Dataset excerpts
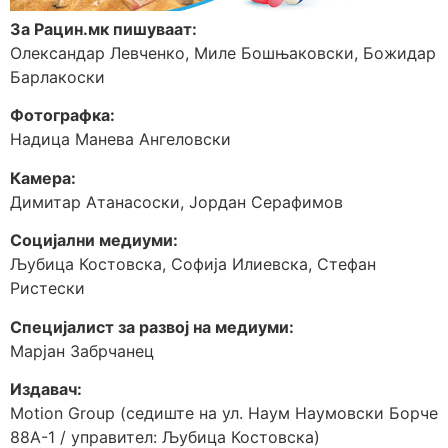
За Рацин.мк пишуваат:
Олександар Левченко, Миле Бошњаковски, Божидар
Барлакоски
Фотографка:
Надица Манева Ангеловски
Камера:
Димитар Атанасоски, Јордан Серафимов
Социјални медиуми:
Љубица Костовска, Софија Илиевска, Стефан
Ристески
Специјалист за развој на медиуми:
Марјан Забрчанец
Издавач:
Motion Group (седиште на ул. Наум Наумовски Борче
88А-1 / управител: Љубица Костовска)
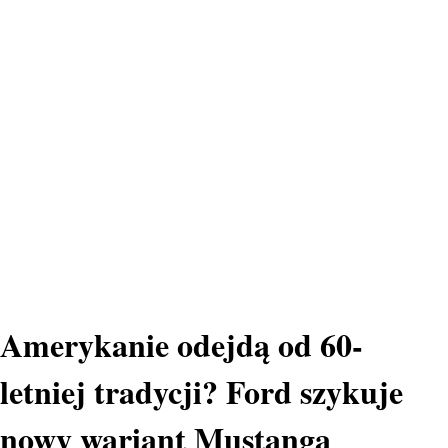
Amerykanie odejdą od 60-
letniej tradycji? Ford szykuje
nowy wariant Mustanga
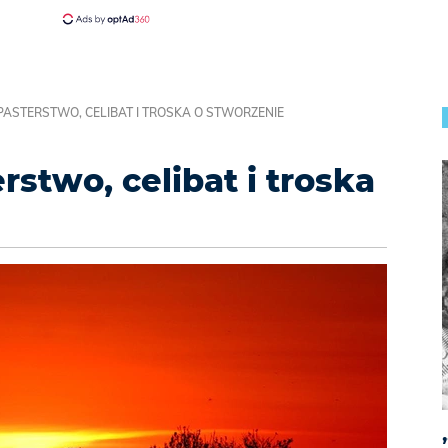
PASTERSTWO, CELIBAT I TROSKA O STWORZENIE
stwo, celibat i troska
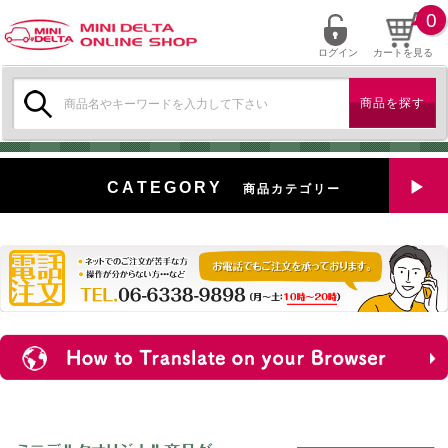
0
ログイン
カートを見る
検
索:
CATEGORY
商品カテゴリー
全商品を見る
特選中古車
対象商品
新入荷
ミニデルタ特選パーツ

Work required
For this exercise, transcribe the data above line by line, exactly, with pictures omitted.

Exercise result
За Рацин.мк пишуваат:
Олександар Левченко, Миле Бошњаковски, Божидар
Барлакоски
Фотографка:
Надица Манева Ангеловски
Камера:
Димитар Атанасоски, Јордан Серафимов
Социјални медиуми:
Љубица Костовска, Софија Илиевска, Стефан
Ристески
Специјалист за развој на медиуми:
Марјан Забрчанец
Издавач:
Motion Group (седиште на ул. Наум Наумовски Борче
88А-1 / управител: Љубица Костовска)
Amerykanie odejdą od 60-
letniej tradycji? Ford szykuje
nowy wariant Mustanga
PASTERSTWO, CELIBAT I TROSKA O STWORZENIE
stwo, celibat i troska
0
ログイン
カートを見る
検
索:
CATEGORY
商品カテゴリー
全商品を見る
特選中古車
対象商品
新入荷
ミニデルタ特選パーツ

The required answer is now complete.